Je feuillette ce bel objet et je retrouve mon parcours lors de l'expo. J'y admire ses premières oeuvres (celles qui l'ont fait connaître) au fusil. Excentrique, elle l'a sûrement été mais son art repose sur un travail sans relâche. Elle tirait sur des tableaux blancs sur lesquels étaient dissimulés différents objets, représentant une saynète et contenant des tubes de couleurs et ils éclataient sous les balles. C'était une façon à elle d'exprimer sa colère, sa peur, de tuer le père, ce père qui l'a tant fait souffrir étant enfant, et de juguler sa violence. Elle a été mannequin, comédienne dans des films qui dénonçaient encore ce père incestueux. Ses oeuvres témoignent de la revendication sur la condition féminine, le rôle de la femme, de la mère, de l'épouse, sur l'avortement. Elle fut certainement une féministe. Elle s'est exprimée sur la guerre, la religion, la politique...

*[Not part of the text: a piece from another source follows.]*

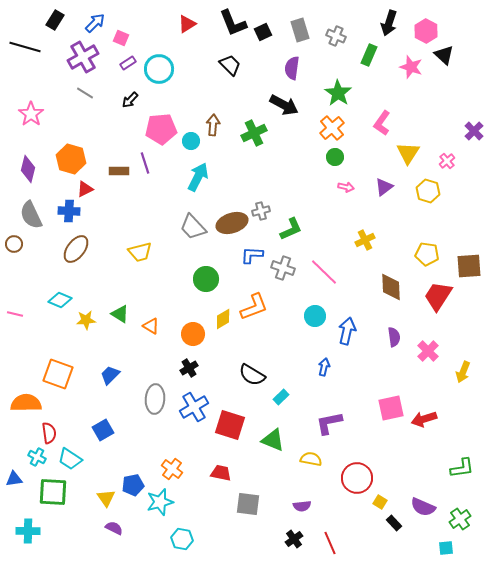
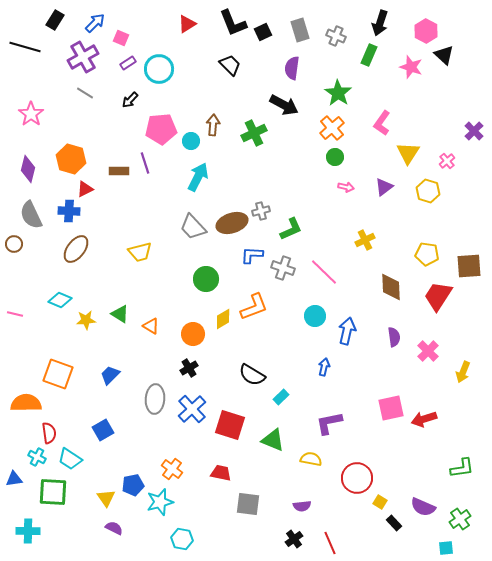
black arrow at (389, 23): moved 9 px left
blue cross at (194, 407): moved 2 px left, 2 px down; rotated 12 degrees counterclockwise
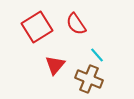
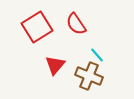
brown cross: moved 3 px up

Peu à peu, elle est passée de la peinture à la sculpture, des couleurs tristes aux folles couleurs, puis à la mosaïque. Elle a aussi réalisé des sculptures immenses comme le Jardin des Tarots en Toscane où elle a pu exprimer toutes ses influences (Gaudi, le Douanier Rousseau, le facteur Cheval par exemple), mais aussi tous ses rêves, toute sa démesure, et c'est là que l'on ressent vraiment la paix, qui à ce moment précis, l'a peut-être enfin gagnée.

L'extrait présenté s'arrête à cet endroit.